I’ve said it before, it’s something I like very much about our communion tradition at Old First. Rather than being served right wherever we are, having God brought to us, so to speak on a silver platter, we have to stand up and move around, mix ourselves up in a crowd, come forward and circle around in order to draw nearer to God.
Have you ever traveled some distance, literally or figuratively, physically or emotionally, to see God? Have you ever gone out of your way that you might cross Jesus’ path, or taken a new direction so you might walk in his way?

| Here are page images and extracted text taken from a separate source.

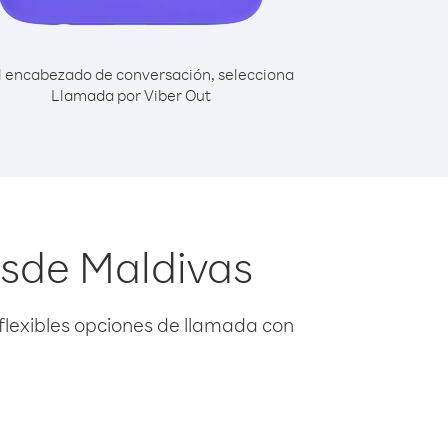
l encabezado de conversación, selecciona
Llamada por Viber Out
esde Maldivas
flexibles opciones de llamada con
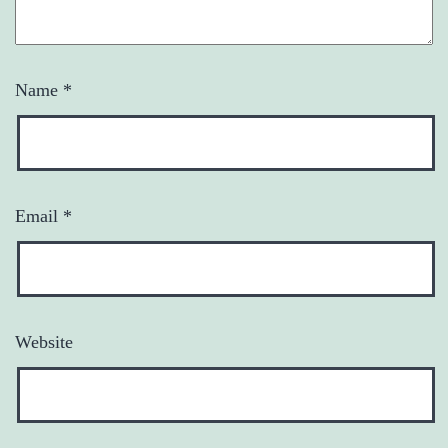
Name
*
Email
*
Website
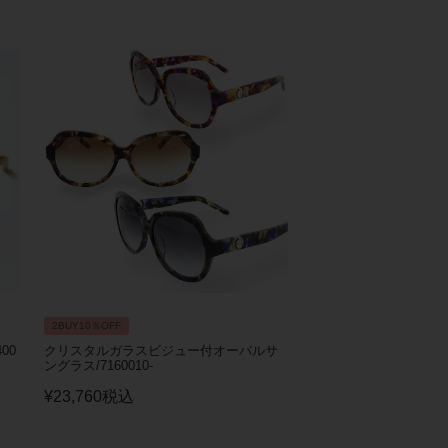
2BUY10％OFF
00
クリスタルガラスビジュー付オーバルサ
ングラス/7160010-
¥
23,760
税込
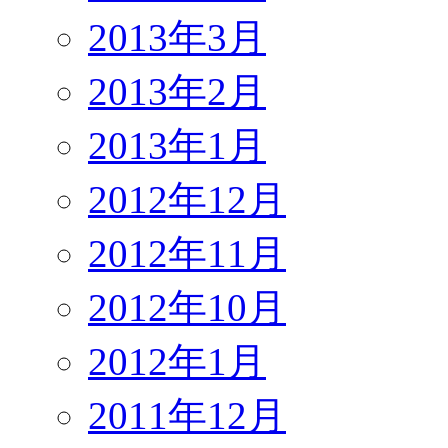
2013年3月
2013年2月
2013年1月
2012年12月
2012年11月
2012年10月
2012年1月
2011年12月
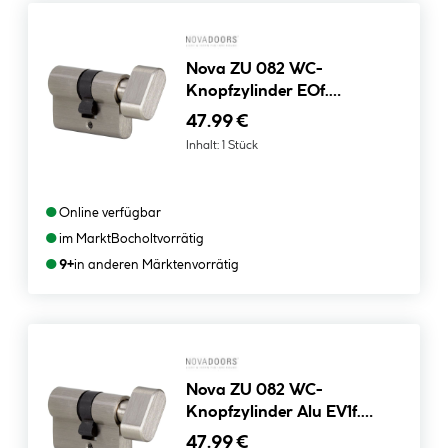
Nova ZU 082 WC-
Knopfzylinder EOf.
Gegenseite
47.99 €
Inhalt:
1 Stück
●
Online verfügbar
●
im Markt
Bocholt
vorrätig
●
9+
in anderen Märkten
vorrätig
Nova ZU 082 WC-
Knopfzylinder Alu EV1f.
Schlossseite
47.99 €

The whole Christmas story is one of movement. Joseph and Mary are sent, refugees first from the census and imperial taxes, from Nazareth to Bethlehem. Assuming after they registered there, in Joseph’s ancestral hometown, they presumed they were headed back home. But fates, at least according to one version of the tradition’s story, makes them literal refugees, as fleeing for their child’s life from Herod’s insane, murderous jealousy, they leave Bethlehem for Egypt.
But the shepherds are also called away: from their fields in the hills surrounding Bethlehem, from their flocks, from their work, to go into the city to see this sight.

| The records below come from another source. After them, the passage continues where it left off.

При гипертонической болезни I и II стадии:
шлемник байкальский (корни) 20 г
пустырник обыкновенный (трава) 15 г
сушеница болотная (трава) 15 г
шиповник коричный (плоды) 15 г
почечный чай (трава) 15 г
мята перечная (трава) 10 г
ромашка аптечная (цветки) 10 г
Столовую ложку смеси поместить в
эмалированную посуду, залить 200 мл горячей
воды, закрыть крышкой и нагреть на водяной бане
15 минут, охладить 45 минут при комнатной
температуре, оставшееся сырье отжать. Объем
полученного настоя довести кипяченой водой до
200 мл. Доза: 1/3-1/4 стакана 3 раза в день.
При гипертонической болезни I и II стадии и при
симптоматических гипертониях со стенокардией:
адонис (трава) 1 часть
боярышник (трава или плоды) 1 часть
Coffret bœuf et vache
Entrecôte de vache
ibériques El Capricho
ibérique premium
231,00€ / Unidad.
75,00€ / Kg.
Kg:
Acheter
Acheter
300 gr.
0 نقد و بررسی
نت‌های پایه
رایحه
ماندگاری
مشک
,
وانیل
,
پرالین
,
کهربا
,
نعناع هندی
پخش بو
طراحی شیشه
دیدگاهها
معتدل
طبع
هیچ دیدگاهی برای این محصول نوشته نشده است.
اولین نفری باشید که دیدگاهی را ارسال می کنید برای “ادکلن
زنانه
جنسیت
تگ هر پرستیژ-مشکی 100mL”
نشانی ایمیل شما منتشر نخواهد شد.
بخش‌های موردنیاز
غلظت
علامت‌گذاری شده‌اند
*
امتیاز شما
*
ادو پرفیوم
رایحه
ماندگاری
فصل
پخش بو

And the wise ones, much of the import of their story is the great distances they travel– distances in culture and faith, distances over land and through political complexity– in order to welcome this child born a King.
From where and how far have you had to travel to get here today? What journey has been involved for you in drawing near to God? Why did you have to move? What did you learn from the distances and time involved? How were things different when you came to the new place?
The spiritual life is about movement and journey, about ending up places we never quite expected to reach, maybe never quite arriving, but finding out along the way that we were never alone.
* * * * * *
The third and final question I want to pose today, following the outlines of the Epiphany story is: what do you bring with you; what do you have to offer; what can you give back to baby Jesus, this child born a King?
Today, coincidentally, serendipitiously, or just thanks to Suzanne who had an inspiration and Zeb who stayed up most of last night getting it finished… today marks the kick-off of our new outreach campaign, “Reasons People Come to Our Church.”
Built on your real life faith stories, it’s a great effort to initiate the season of Epiphany– the time of the church year when we attend to how this good news of great joy, the little bundle of Gospel in a manger tucked away in a stable spreads to the ends of the earth.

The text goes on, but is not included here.